Second, the South African government deemed the use of drones and other electronic devices illegal in marine recreational fishing, shortly after the Hub’s transdisciplinary research to shine a light on drone fishing practice and its potential impacts was published.

Third, Empatheatre play Lalela uLwandle was relied as evidence to support successful appeals against licenses for offshore oil and gas exploration through seismic surveys, which negatively affect marine life and the livelihoods and culture of coastal fishing communities. Exploration rights on the Wild Coast granted to Shell and Impact Africa were successfully contested on the grounds of inadequate consultation with communities. Read Dylan McGarry’s (Rhodes University) book chapter ‘When ancestors are included in ocean and decision-making’ here >>

Film focusing on Topnaar people’s connections to the ocean screened at Climate COP28

At Climate COP28 (Dubai, November 2023), an extract from a short film produced by the Hub titled “Hurinin, People of the Sea” was screened at the Ocean Decade + OceanX Pavilion. The film portrays Topnaar people’s continued connection to the ocean, despite having been displaced from the coast in Namibia. The film shows Topnaar youth Glenn Kasper’s research efforts to engage with the elders’ living memories of their people’s intangible cultural heritage, and how the Hub has been facilitating connections between the Topnaar people and decision-makers, so they can be recognised as stakeholders and right-holders in ocean-climate governance processes.

Read impact story here >>

BBNJ Agreement includes provisions on regional strategic environmental assessments and iterative capacity building as advocated by the Hub

In 2023, the new “high seas treaty” or Agreement on the Conservation and Sustainable Use of Marine Biodiversity of Areas beyond National Jurisdiction (BBNJ) was adopted, with provisions on regional strategic environmental assessments and on iterative capacity building, as advocated by the Hub during the latest rounds of international negotiations in 2022 (see herehere and here).

In 2024, the Hub will produce a new series of policy briefs to support the implementation of the BBNJ Agreement, building on our latest inter-disciplinary and trans-disciplinary research findings, which have also been included in our submissions to the three international courts required to clarify States’ obligations on climate change.

Read more here here and here >>

Listen to our podcast here >>

More than 7000 visitors to ‘Undercurrents: Art and Ocean in Africa and the Pacific’

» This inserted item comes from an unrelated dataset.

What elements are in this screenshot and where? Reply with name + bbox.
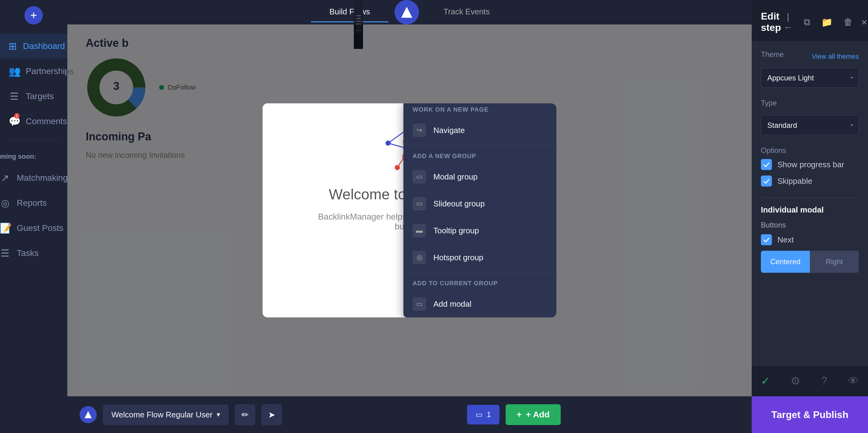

The exhibition Undercurrents: Art and Ocean in Africa and the Pacific showcased creative DEEP Fund outputs. Iterations of the exhibition were held at the Glasgow School of Art’s Reid Gallery in April 2023, the London Biennale in June 2023, and at the 7th Melanesian Arts and Culture Festival in Vanuatu in July 2023. These exhibitions attracted over 7000 visitors. A digital version of the exhibition is available here, and individual projects will be incorporated into the One Ocean Learn platform. The transformative potential of art for ocean governance exemplified by the DEEP Fund projects will be discussed at the 3rd World Biodiversity Forum 2024 “From Science to Action” (Davos, Switzerland, 16-20 June 2024).